This fixes an issue where a Search API Processor is adding fields from multiple entities to the index, but the related entity's field definition is returning a cardinality of 1.

Possibly fixes #3050475 in 4.x if the hook is implemented for Reverse Entity References.

Comments

KarlShea created an issue. See original summary.

karlshea’s picture

Status: Active » Needs review
StatusFileSize
new2.21 KB
mkalkbrenner’s picture

Status: Needs review » Needs work
+++ b/src/Plugin/search_api/backend/SearchApiSolrBackend.php
@@ -2084,7 +2084,15 @@ class SearchApiSolrBackend extends BackendPluginBase implements SolrBackendInter
+                    $cardinality = $this->getPropertyPathCardinality($property_path, $datasource_definitions);
+
+                    // Let other modules alter cardinality.
+                    $cardinality = $this->moduleHandler->alter('search_api_solr_field_cardinality', $cardinality, $property_path, $datasource_definitions);

The hook should be invoked within function getPropertyPathCardinality()

Two more things should be dicussed in general.
Isn't it better to introduce events instead of new hooks.
Can you provide a concrete example when this "hook" is needed? I ask myself if getPropertyPathCardinality() itself could be improved.

karlshea’s picture

Hey thanks for taking a look! #3059170-6: Referencing of User Entities via "Group Membership" using referencing entity is an example of where I'm hitting this issue (and the linked sandbox project shows how I'm handling it with the hook), and the patch at #3050475-21: SearchApiSolrBackend is setting incorrect prefix to Search API reverse entity references is hard-coding a fix for reverse entity references (since this is broken again in 4.x).

In summary, let's say a custom processor is adding an entity type property (exactly like ReverseEntityReferences). Even if is_list is set on that property, getPropertyPathCardinality() is only looking at the target field storage definition to determine cardinality. So then this happens:

[indexed entity] ---> [multiple entities from processor] ---> [single-value field]

getPropertyPathCardinality() returns "1" in this situation for the final field, even though when indexing actually happens there are multiple entities added by the processor, so Solr errors out giving an error about needing a multi-valued field.

> The hook should be invoked within function getPropertyPathCardinality()

I initially thought that too, but getPropertyPathCardinality() is recursive and in order to fix the problem you need to look at the full property path, not the nested path.

It could probably also be an event? I was just following the existing patterns in the module.

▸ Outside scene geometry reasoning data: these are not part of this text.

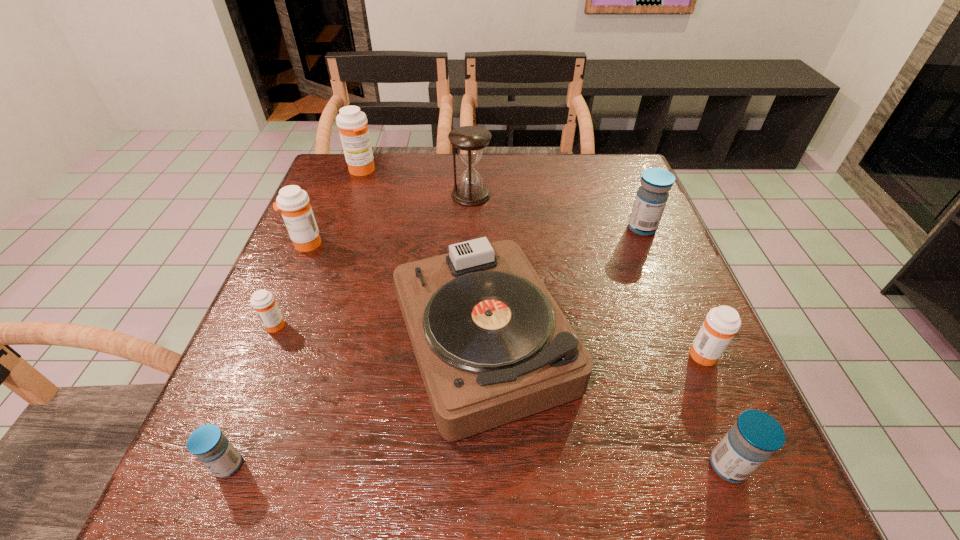 At what (x,y) coordinates should I click in order to perform the action: click on vacant space that satisfies the following two spatial constraints: 1. on the back side of the second smallest blue medicine; 2. on the right side of the fifth farthest medicine. Please return your answer as a coordinate pair (x, y). The width and height of the screenshot is (960, 540). Looking at the image, I should click on (684, 353). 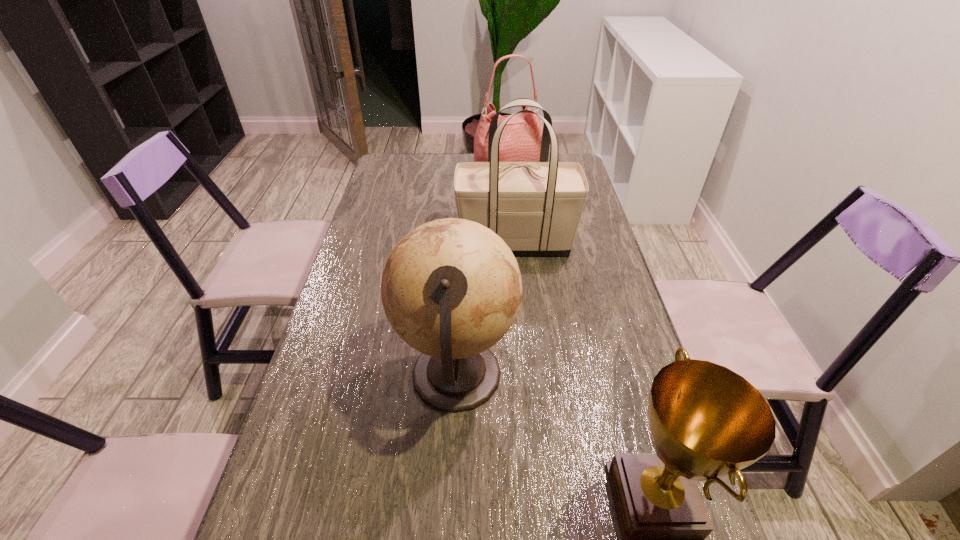 Locate an element on the screen. This screenshot has width=960, height=540. shopping bag situated at the right edge is located at coordinates click(535, 207).

The height and width of the screenshot is (540, 960). Identify the location of object that is at the far right corner. (521, 138).

In the image, there is a desktop. At what (x,y) coordinates should I click in order to perform the action: click on vacant region at the far edge. Please return your answer as a coordinate pair (x, y). The image size is (960, 540). Looking at the image, I should click on (438, 159).

Identify the location of free space at the left edge of the desktop. (328, 497).

Where is `free spot at the right edge of the desktop`? free spot at the right edge of the desktop is located at coordinates (588, 265).

This screenshot has height=540, width=960. In order to click on vacant space at the far left corner of the desktop in this screenshot , I will do `click(380, 170)`.

Image resolution: width=960 pixels, height=540 pixels. What are the coordinates of `vacant space at the far right corner` in the screenshot? It's located at (562, 159).

I want to click on object identified as the third closest to the shopping bag, so click(706, 421).

Where is `object that ranks as the second closest to the shortest object`? object that ranks as the second closest to the shortest object is located at coordinates (535, 207).

This screenshot has width=960, height=540. Find the location of `vacant area in the image that satisfies the following two spatial constraints: 1. on the front side of the handbag; 2. on the front-facing side of the globe`. vacant area in the image that satisfies the following two spatial constraints: 1. on the front side of the handbag; 2. on the front-facing side of the globe is located at coordinates tap(526, 376). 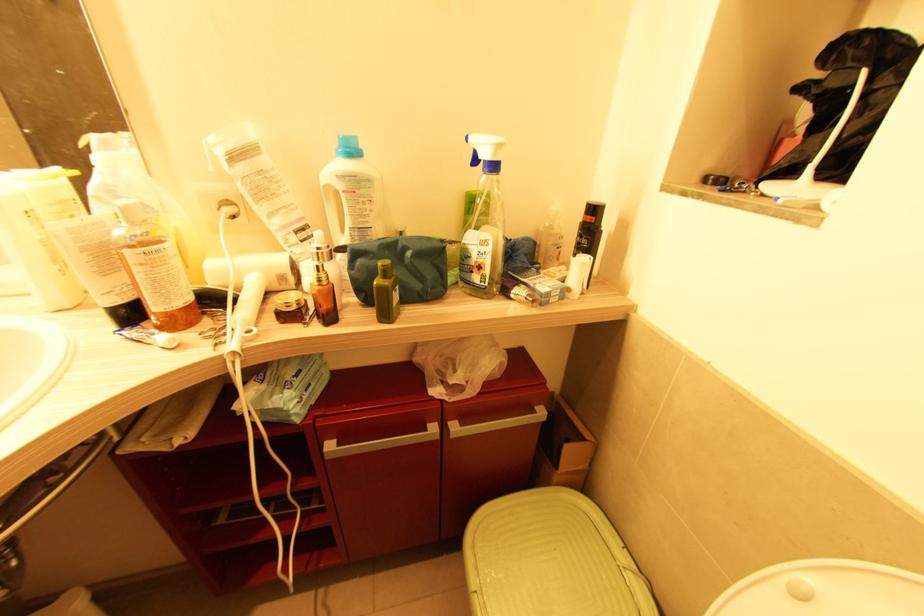 What are the coordinates of `green toiletry bag` in the screenshot? It's located at (399, 267).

One thing that occurred to me just now is that maybe getPropertyPathCardinality() needs to short-circuit any time it hits an is_list property and immediately return CARDINALITY_UNLIMITED? That would probably fix the issue without the hook.

karlshea’s picture

> One thing that occurred to me just now is that maybe getPropertyPathCardinality() needs to short-circuit any time it hits an is_list property and immediately return CARDINALITY_UNLIMITED? That would probably fix the issue without the hook.

I just tried this and it didn't work. It looks like getPropertyPathCardinality() only runs before the processors, so it never actually checks anything a processor adds and always returns "1".

Maybe it needs to run again (or only after) all the processors with the "add_properties" stage have run?

mkalkbrenner’s picture

Category: Feature request » Support request
Status: Needs work » Fixed

You can simply use the existing hook hook_search_api_solr_field_mapping_alter(). Just prefix the field name as required. For example "sm_" stands for "String Multiple":

**
 * Change the way the index's field names are mapped to Solr field names.
 *
 * @param \Drupal\search_api\IndexInterface $index
 *   The index whose field mappings are altered.
 * @param array $fields
 *   An associative array containing the index field names mapped to their Solr
 *   counterparts. The special fields 'search_api_id' and 'search_api_relevance'
 *   are also included.
 * @param string $language_id
 *   The language ID that applies for this field mapping.
 */
function hook_search_api_solr_field_mapping_alter(\Drupal\search_api\IndexInterface $index, array &$fields, string $language_id) {
  $fields['foo'] = 'sm_foo';
}

karlshea’s picture

Category: Support request » Feature request
Status: Fixed » Active

Sorry, but that does not work:

function my_module_search_api_solr_field_mapping_alter(\Drupal\search_api\IndexInterface $index, array &$fields, string $language_id) {
  // Full field path is "search_api_reverse_group_content_entity_references_group_content__entity_id:gid"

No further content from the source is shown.